Rapid automated characterization of transposon insertion mutants in Desulfovibrio vulgaris Hildenborough by srnPCR [abstract]

Abstract

Tn5 transposon mutagenesis occurs by a mechanism in which a segment of DNA (transposon) encoded in a plasmid is inserted into genomic DNA (the target) by a conservative (cut-and-paste) mechanism (Fig. 2). When the insertion position is in a coding sequence or regulatory region of DNA, the insertion results in a mutation. The plasmid pRL27 (a generous gift from Bill Metcalf) encodes a mini-Tn5 transposon, Tn5 transposase, and kanamycin resistance (neo), and was used to transform Desulfovibrio vulgaris Hildenborough by electroporation. Transposon insertion mutants were identified by their ability to grow in the presence of kanamycin. To locate the insertion site of the transposon, in theory, one should be able to directly sequence from the transposon into chromosomal DNA (Fig. 3.1) and identify the mutation site by comparison with the known genome BLAST. Unlike sequencing of plasmid DNA or PCR products, direct genomic sequencing has a limited success rate. Therefore, a method of enriching the transposon-flanking sequence is needed.

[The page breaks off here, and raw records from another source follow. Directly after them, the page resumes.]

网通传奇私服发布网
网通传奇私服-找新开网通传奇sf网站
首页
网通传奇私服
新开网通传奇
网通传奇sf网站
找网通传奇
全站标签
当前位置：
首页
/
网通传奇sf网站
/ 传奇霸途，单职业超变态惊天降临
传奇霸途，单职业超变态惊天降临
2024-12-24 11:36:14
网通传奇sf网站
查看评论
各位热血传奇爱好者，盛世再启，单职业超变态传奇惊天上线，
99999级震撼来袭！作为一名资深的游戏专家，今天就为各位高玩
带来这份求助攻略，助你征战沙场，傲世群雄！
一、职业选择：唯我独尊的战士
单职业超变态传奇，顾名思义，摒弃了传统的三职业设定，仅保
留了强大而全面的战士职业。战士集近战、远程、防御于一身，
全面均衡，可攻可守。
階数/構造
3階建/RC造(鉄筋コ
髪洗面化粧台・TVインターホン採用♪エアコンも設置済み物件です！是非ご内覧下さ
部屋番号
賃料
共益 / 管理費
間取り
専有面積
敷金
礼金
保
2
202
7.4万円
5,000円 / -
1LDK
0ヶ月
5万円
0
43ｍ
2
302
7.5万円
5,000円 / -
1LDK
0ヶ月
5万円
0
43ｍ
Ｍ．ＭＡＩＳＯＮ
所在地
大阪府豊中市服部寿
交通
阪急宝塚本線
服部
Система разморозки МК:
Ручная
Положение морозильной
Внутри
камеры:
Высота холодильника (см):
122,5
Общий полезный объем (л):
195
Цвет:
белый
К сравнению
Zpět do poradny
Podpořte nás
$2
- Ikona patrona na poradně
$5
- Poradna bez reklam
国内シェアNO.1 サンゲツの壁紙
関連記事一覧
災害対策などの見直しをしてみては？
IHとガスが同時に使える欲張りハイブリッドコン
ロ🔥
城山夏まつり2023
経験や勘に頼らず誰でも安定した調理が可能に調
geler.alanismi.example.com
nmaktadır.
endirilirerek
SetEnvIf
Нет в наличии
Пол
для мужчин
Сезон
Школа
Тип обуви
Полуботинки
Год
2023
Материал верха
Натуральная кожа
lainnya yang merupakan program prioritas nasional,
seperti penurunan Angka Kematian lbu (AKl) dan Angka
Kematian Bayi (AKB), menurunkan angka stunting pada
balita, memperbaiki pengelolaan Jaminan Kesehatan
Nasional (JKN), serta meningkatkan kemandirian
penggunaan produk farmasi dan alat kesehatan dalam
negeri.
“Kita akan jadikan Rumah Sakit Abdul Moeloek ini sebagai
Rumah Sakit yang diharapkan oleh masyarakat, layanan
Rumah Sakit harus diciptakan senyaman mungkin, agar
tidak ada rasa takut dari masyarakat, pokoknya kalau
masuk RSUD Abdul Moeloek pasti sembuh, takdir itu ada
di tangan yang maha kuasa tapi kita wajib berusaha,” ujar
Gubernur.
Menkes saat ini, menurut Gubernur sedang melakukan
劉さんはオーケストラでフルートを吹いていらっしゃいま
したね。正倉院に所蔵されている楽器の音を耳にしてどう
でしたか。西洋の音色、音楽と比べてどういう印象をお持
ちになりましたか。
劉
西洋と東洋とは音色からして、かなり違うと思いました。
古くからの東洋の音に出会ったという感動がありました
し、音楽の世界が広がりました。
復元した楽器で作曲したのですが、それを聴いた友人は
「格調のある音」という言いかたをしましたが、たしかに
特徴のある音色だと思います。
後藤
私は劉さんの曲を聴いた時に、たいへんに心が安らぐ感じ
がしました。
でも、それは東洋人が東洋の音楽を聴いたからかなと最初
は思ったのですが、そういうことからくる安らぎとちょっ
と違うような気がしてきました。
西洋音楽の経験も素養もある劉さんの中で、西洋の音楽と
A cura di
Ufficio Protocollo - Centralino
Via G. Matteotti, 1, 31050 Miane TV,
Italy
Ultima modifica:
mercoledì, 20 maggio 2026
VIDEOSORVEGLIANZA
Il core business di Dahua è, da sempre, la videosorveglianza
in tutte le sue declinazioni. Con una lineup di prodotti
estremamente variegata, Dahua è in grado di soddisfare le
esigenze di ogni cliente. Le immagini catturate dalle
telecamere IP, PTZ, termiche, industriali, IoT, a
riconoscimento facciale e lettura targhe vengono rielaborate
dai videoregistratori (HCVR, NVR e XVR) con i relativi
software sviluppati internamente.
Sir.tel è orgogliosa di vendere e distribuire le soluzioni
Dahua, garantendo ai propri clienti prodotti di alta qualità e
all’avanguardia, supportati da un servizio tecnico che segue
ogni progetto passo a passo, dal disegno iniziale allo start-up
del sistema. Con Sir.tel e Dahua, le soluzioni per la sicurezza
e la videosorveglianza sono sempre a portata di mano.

Nested semi-random PCR (Fig. 3.2) is an efficient and cost effective enrichment method. Sequencing these enriched products allows us to identify the transposon insertion site. The factors that influence characterization success rate are: frequency and location of priming sites, reaction volume, and reaction conditions (annealing temperature, extension time, etc.). By varying these factors, we have developed an efficient and reliable method for characterizing transposon insertion mutants. Utilizing high-throughput robotics and nested semi-random PCR, we have generated single gene mutants that may provide valuable biological data.